Mechanistically, excess ROS likely drive EC senescence through DNA damage and DDR pathway activation. Oxidative DNA damage often occurs at telomeres [82, 83], which can lead to telomere uncapping [84, 85], telomere shortening and length-independent telomere damage [86]. In addition to damage to telomeres themselves, high glucose also induces EC senescence by decreasing telomerase activity within ECs [87, 88] and is associated with increased ROS. Combining the above phenomena and related studies, some studies indicate that telomeres may serve as highly sensitive sensors of stress, with the type of damage depending on the degree of oxidative stress [86]. In addition to nuclear DNA, mitochondrial DNA (mtDNA) is more vulnerable to extensive and persistent oxidative damage (particularly displacement loops) because of the lack of protective histones [89]. In a hyperglycemic environment, increased Nox activity increases the expression of MMPs [90], and then, ROS stimulation facilitates the translocation of MMPs into the mitochondria, which also impairs mtDNA [91]. Damaged mtDNA leads to dysfunctional transcription and protein synthesis, further disrupting electron transport and exacerbating ROS production. Ultimately, mitochondrial dysfunction acts as both a driver and a consequence of EC senescence [92, 93].

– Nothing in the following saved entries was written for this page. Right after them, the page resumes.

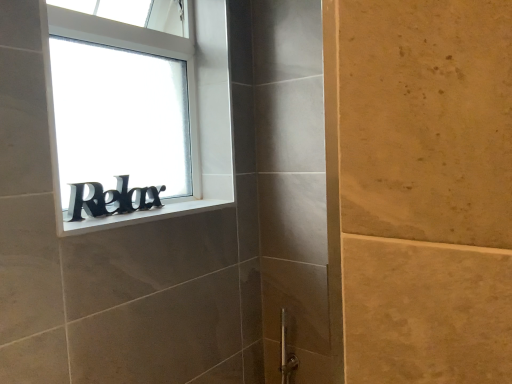 Question: Considering the relative sizes of white matte window sill at upper left and black matte sign at window in the image provided, is white matte window sill at upper left wider than black matte sign at window?

Choices:
 (A) no
 (B) yes

Answer: (B)

Question: Is white matte window sill at upper left smaller than black matte sign at window?

Choices:
 (A) no
 (B) yes

Answer: (B)

Question: From a real-world perspective, is white matte window sill at upper left over black matte sign at window?

Choices:
 (A) yes
 (B) no

Answer: (B)

Question: Is white matte window sill at upper left at the left side of black matte sign at window?

Choices:
 (A) yes
 (B) no

Answer: (B)

Question: Can you confirm if white matte window sill at upper left is taller than black matte sign at window?

Choices:
 (A) no
 (B) yes

Answer: (A)

Question: Is white matte window sill at upper left touching black matte sign at window?

Choices:
 (A) yes
 (B) no

Answer: (A)

Question: Does black matte sign at window have a greater height compared to white matte window sill at upper left?

Choices:
 (A) no
 (B) yes

Answer: (B)

Question: Is black matte sign at window outside of white matte window sill at upper left?

Choices:
 (A) yes
 (B) no

Answer: (A)

Question: From the image's perspective, is black matte sign at window on white matte window sill at upper left?

Choices:
 (A) yes
 (B) no

Answer: (A)

Question: Can you confirm if black matte sign at window is positioned to the right of white matte window sill at upper left?

Choices:
 (A) yes
 (B) no

Answer: (B)

Question: Is the position of black matte sign at window less distant than that of white matte window sill at upper left?

Choices:
 (A) yes
 (B) no

Answer: (B)

Question: Can you see black matte sign at window touching white matte window sill at upper left?

Choices:
 (A) no
 (B) yes

Answer: (B)

Question: Is white matte window sill at upper left at the right side of black matte sign at upper left?

Choices:
 (A) no
 (B) yes

Answer: (B) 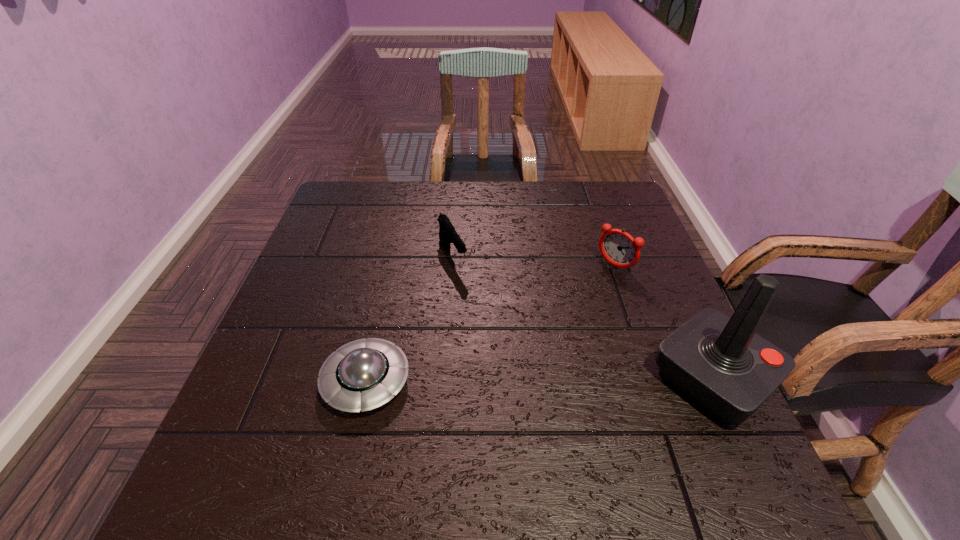 Identify the location of vacant space in between the tallest object and the alarm clock. Image resolution: width=960 pixels, height=540 pixels. (663, 322).

Where is `empty location between the joystick and the alarm clock`? Image resolution: width=960 pixels, height=540 pixels. empty location between the joystick and the alarm clock is located at coordinates (663, 322).

The image size is (960, 540). Identify the location of free point between the leftmost object and the third object from right to left. (409, 318).

You are a GUI agent. You are given a task and a screenshot of the screen. Output one action in this format:
    pyautogui.click(x=<x>, y=<y>)
    Task: Click on the free space between the third tallest object and the shortest object
    Image resolution: width=960 pixels, height=540 pixels.
    Given the screenshot: What is the action you would take?
    pyautogui.click(x=409, y=318)

Where is `free space that is in between the saucer and the alarm clock`? free space that is in between the saucer and the alarm clock is located at coordinates (491, 323).

Identify the location of unoccupied area between the tallest object and the alarm clock. This screenshot has width=960, height=540. (663, 322).

Locate which object ranks second in proximity to the third tallest object. Please provide its 2D coordinates. Your answer should be formatted as a tuple, i.e. [(x, y)], where the tuple contains the x and y coordinates of a point satisfying the conditions above.

[(617, 247)]

Identify the location of object that is the second closest to the tallest object. (447, 234). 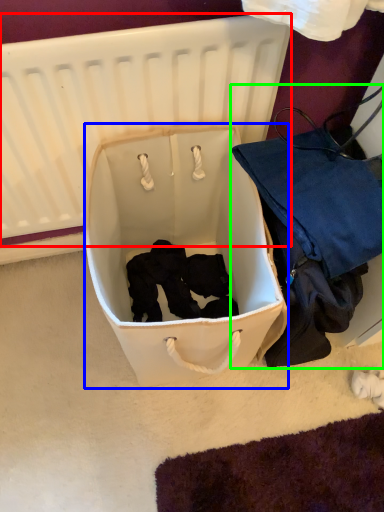 Question: Which is nearer to the infant bed (highlighted by a red box)? storage box (highlighted by a blue box) or luggage and bags (highlighted by a green box).

Choices:
 (A) storage box
 (B) luggage and bags

Answer: (A) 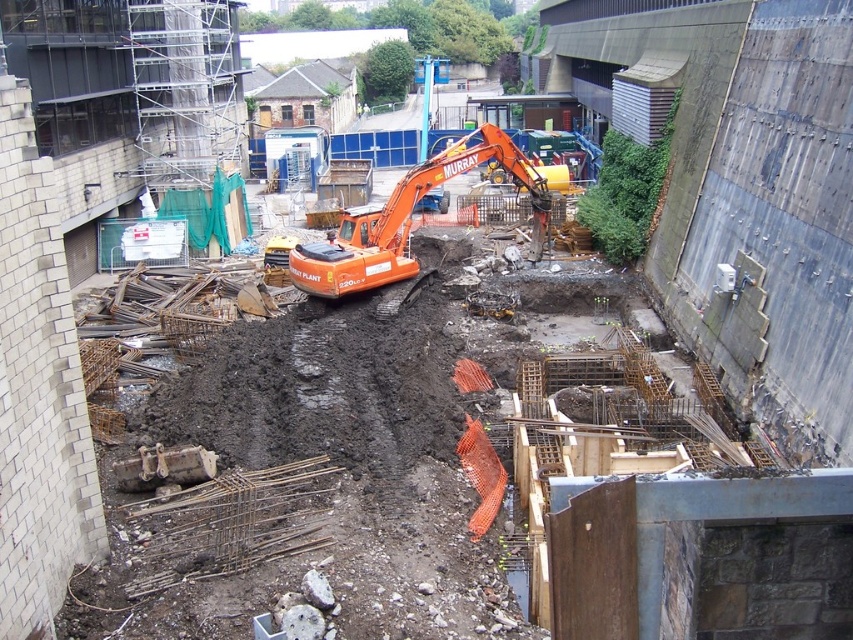 Question: Does orange rubber excavator at center appear on the right side of orange hard hat at center?

Choices:
 (A) yes
 (B) no

Answer: (A)

Question: Which of the following is the closest to the observer?

Choices:
 (A) coord(326,241)
 (B) coord(408,227)

Answer: (B)

Question: Can you confirm if orange rubber excavator at center is smaller than orange hard hat at center?

Choices:
 (A) yes
 (B) no

Answer: (B)

Question: Which object appears farthest from the camera in this image?

Choices:
 (A) orange hard hat at center
 (B) orange rubber excavator at center

Answer: (A)

Question: Does orange rubber excavator at center have a smaller size compared to orange hard hat at center?

Choices:
 (A) yes
 (B) no

Answer: (B)

Question: Which of the following is the farthest from the observer?

Choices:
 (A) (341, 246)
 (B) (399, 230)

Answer: (B) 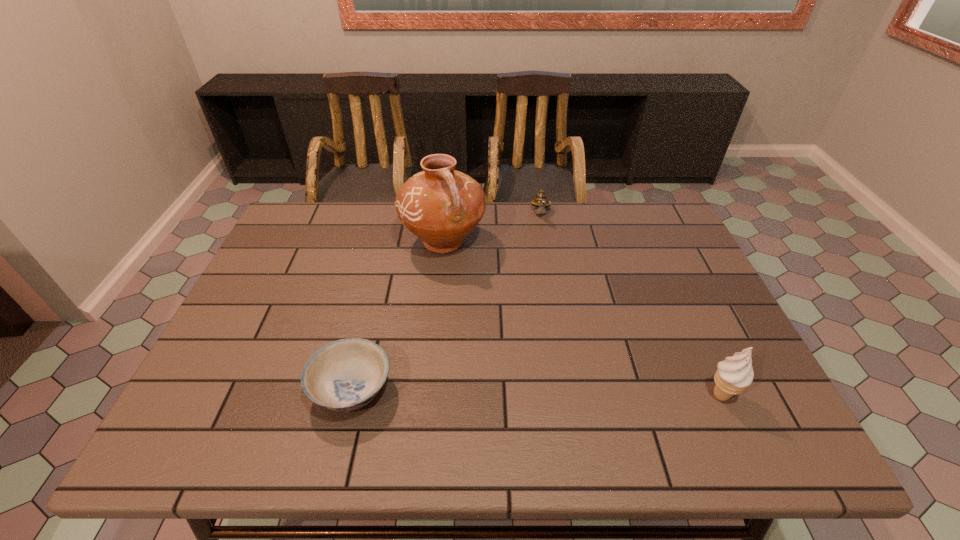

In addition to increased oxidative stress production, hyperglycemia also causes a decrease in antioxidant levels within ECs. The levels of antioxidants, including reduced glutathione, superoxide dismutase, and catalase, are lower in the retinas of diabetic rats than in those of nondiabetic rats [94]. Similarly, sirtuins (SIRTs), which act as NAD+-dependent deacetylases and ADP-ribosyl transferases [95], are also important targets for oxidative stress-induced EC senescence under hyperglycemic conditions. SIRT1 and SIRT6 can promote cellular repair and stress resistance in response to elevated cellular NAD+, while SIRT3 localized in mitochondria can protect cells from oxidative stress [95]. However, hyperglycemia suppresses SIRT1 expression, which decreases the expression of mitochondrial antioxidant enzymes (mainly manganese superoxide dismutase) via a histone acetylase- and forkhead box O1 (FOXO1)-mediated pathway, leading to mitochondrial ROS production [33]. In turn, the endothelial expression of SIRT1 and SIRT6 is reduced in response to oxidative stress, which strengthens the p53/p21 pathway [96,97,98]. In conclusion, depletion of mitochondrial SIRTs mediates glucose-induced oxidative stress and EC senescence [99].
Chronic inflammation
Chronic inflammation is a pathophysiological hallmark of DM and a recognized activator of cellular senescence. The cGAS-STING pathway is one of the most important regulators of EC senescence and chronic inflammation. On the one hand, the accumulation of extracellular and cytoplasmic DNA in ECs activates the cGAS-STING pathway, which leads to EC senescence by activating kinase tank-binding kinase 1 and type I IFN secretion [100, 101]; on the other hand, the activated cGAS-STING pathway activates the NF-κB signaling pathway, which stimulates the expression of TNF, IL-1β, IL-6, and IL-8, among others [102], thereby initiating and maintaining EC senescence [103]. Like oxidative stress, chronic inflammation can also drive EC senescence through DNA damage and DDR pathway activation. For example, TNFα-induced EC senescence initiates a positive feedback loop through sustained activation of the Janus kinase/signal transducer and activator of transcription (JAK-STAT) pathway, leading to prolonged DNA damage and cytokine secretion that perpetuates the senescent state [104].
NO reduction
NO is vasculoprotective and antagonistic to EC senescence [62]; thus, the key effectors of hyperglycemia-induced EC senescence are likely related to NO levels. Normally, endothelial nitric oxide synthase (eNOS) utilizes the precursor substance L-arginine to produce NO, which is also a substrate for arginase. In diabetic retinas and high glucose-treated retinal ECs, arginase activity is increased, and less L-arginine is available to eNOS, resulting in decreased NO production [105]. Moreover, several studies have demonstrated that hyperglycemia can lower NO levels by inhibiting eNOS generation, activity and coupling [62, 106,107,108]. Specifically, eNOS coupling is attributed mainly to the depletion of L-arginine and tetrahydrobiopterin (BH4) induced by hyperglycemia [106]; thus, uncoupled eNOS and Nox can produce superoxide using molecular oxygen as a substrate. Next, superoxide binds NO with high affinity to form peroxynitrite (ONOO−), and then ONOO− can oxidize BH4 and disrupt the zinc-thiolate clusters of eNOS, further culminating in eNOS uncoupling [109]. Furthermore, various ROS (such as ONOO− and H2O2) can induce EC senescence by increasing endothelial arginase expression and activity and reducing NO bioavailability [110, 111]. Studies have demonstrated that a DM-induced increase in arginase 1 expression promotes EC senescence through activation of the p16INK4A and p53 signaling pathways [74].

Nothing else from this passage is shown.